# The Big Announcement (The One You've All Been Waiting For)



## SoCalDubber (Jul 21, 2004)

After 5 years of emails, phone calls, in-person visits, online petitions, and anything else we could do to nudge VWoA's attention to Wuste, I received "the phone call" today.... *Volkswagen of America will be in attendance at Wuste2011!* 

What they're bringing, what they're doing, and all the little details will be announced as they are released, but from what our discussions have included.... you can count on an AWESOME booth! :thumbup:

Thank you, VWoA, for FINALLY coming out to the West Coast to show us all the eye-candy we've been forced to stare at from coverage of the LEast Coast events :thumbup:

---------

_Other Important Announcements__

- Deadline to book your hotel at Boulder Station (where EVERYTHING is happening) is May 3rd! Go to www.Wuste.com/hotel to book your room today. If you call to book, you must identify yourself as a Wuste attendee. There will be a FREE shuttle to-and-from the strip that (as a guest of the hotel) you will be given priority on. Shuttle runs from 8:30pm-3:30am Friday and Saturday night.

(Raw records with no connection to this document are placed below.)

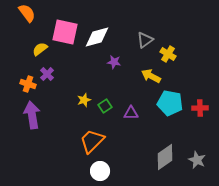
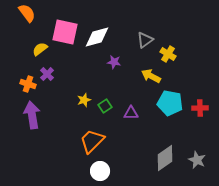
gray diamond: moved 1 px down
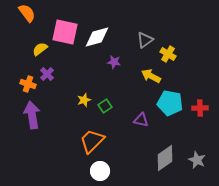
purple triangle: moved 10 px right, 7 px down; rotated 14 degrees clockwise
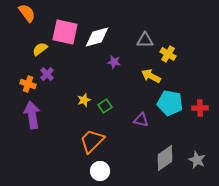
gray triangle: rotated 36 degrees clockwise
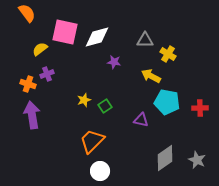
purple cross: rotated 24 degrees clockwise
cyan pentagon: moved 3 px left, 1 px up
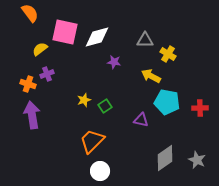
orange semicircle: moved 3 px right
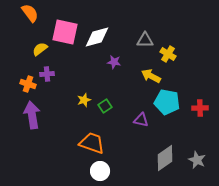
purple cross: rotated 16 degrees clockwise
orange trapezoid: moved 2 px down; rotated 64 degrees clockwise
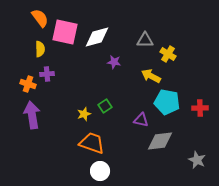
orange semicircle: moved 10 px right, 5 px down
yellow semicircle: rotated 126 degrees clockwise
yellow star: moved 14 px down
gray diamond: moved 5 px left, 17 px up; rotated 28 degrees clockwise
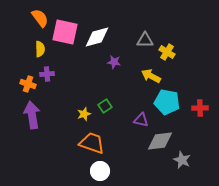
yellow cross: moved 1 px left, 2 px up
gray star: moved 15 px left
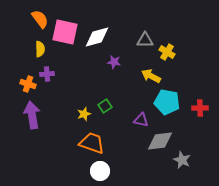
orange semicircle: moved 1 px down
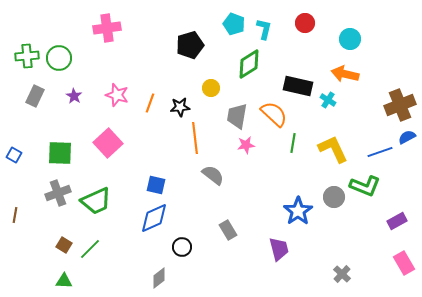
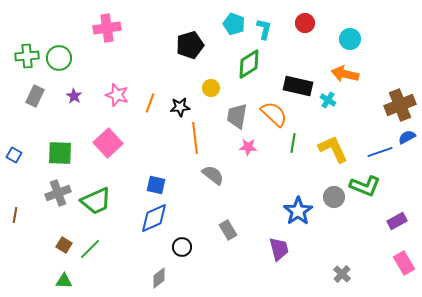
pink star at (246, 145): moved 2 px right, 2 px down; rotated 12 degrees clockwise
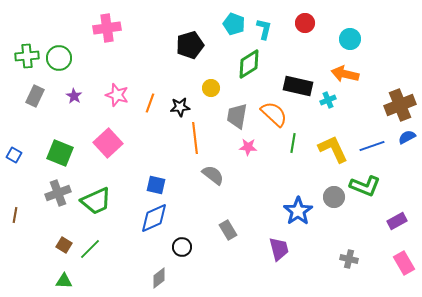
cyan cross at (328, 100): rotated 35 degrees clockwise
blue line at (380, 152): moved 8 px left, 6 px up
green square at (60, 153): rotated 20 degrees clockwise
gray cross at (342, 274): moved 7 px right, 15 px up; rotated 30 degrees counterclockwise
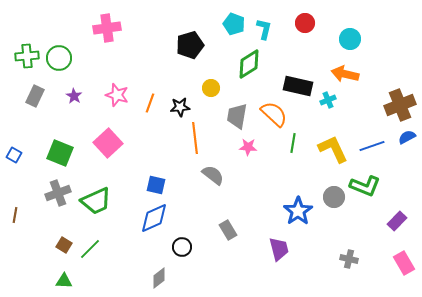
purple rectangle at (397, 221): rotated 18 degrees counterclockwise
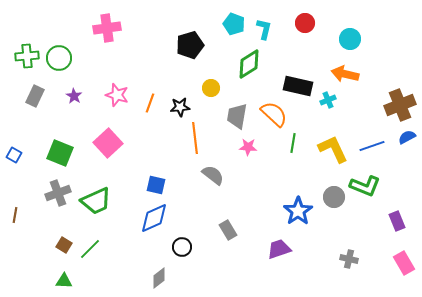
purple rectangle at (397, 221): rotated 66 degrees counterclockwise
purple trapezoid at (279, 249): rotated 95 degrees counterclockwise
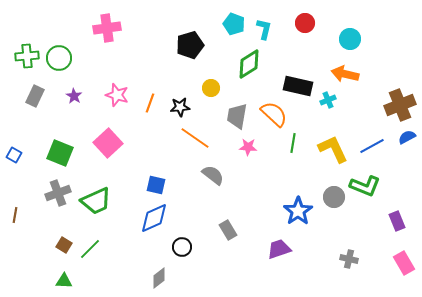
orange line at (195, 138): rotated 48 degrees counterclockwise
blue line at (372, 146): rotated 10 degrees counterclockwise
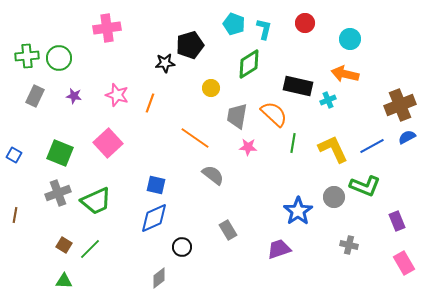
purple star at (74, 96): rotated 21 degrees counterclockwise
black star at (180, 107): moved 15 px left, 44 px up
gray cross at (349, 259): moved 14 px up
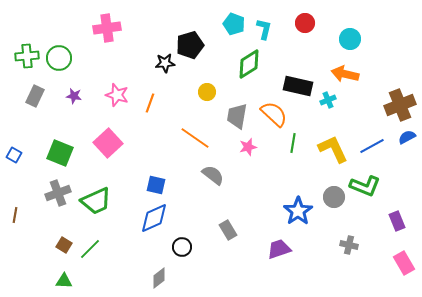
yellow circle at (211, 88): moved 4 px left, 4 px down
pink star at (248, 147): rotated 18 degrees counterclockwise
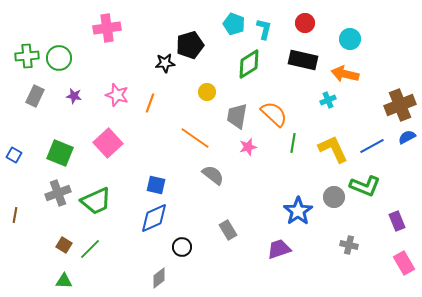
black rectangle at (298, 86): moved 5 px right, 26 px up
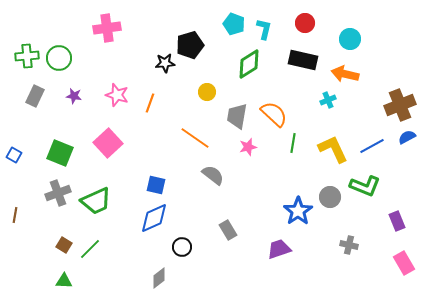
gray circle at (334, 197): moved 4 px left
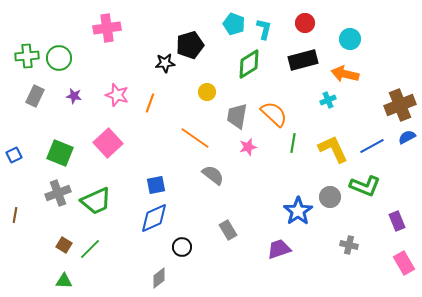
black rectangle at (303, 60): rotated 28 degrees counterclockwise
blue square at (14, 155): rotated 35 degrees clockwise
blue square at (156, 185): rotated 24 degrees counterclockwise
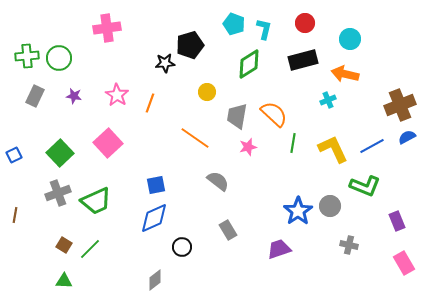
pink star at (117, 95): rotated 15 degrees clockwise
green square at (60, 153): rotated 24 degrees clockwise
gray semicircle at (213, 175): moved 5 px right, 6 px down
gray circle at (330, 197): moved 9 px down
gray diamond at (159, 278): moved 4 px left, 2 px down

- EVERY PERSON ATTENDING WUSTE2011 MUST REGISTER. Doesn't matter whether you're a passenger, a local, flying in from out of town, or a "King of the Desert" contender... Every one must register. Go to www.Wuste.com and click the "Register Now" button. We'll be giving out wrist bands to you as you check in and that wrist band will be your access to every activity. On top of all that, you'll get all the important information emailed to you as the event gets closer. As always, registration is FREE!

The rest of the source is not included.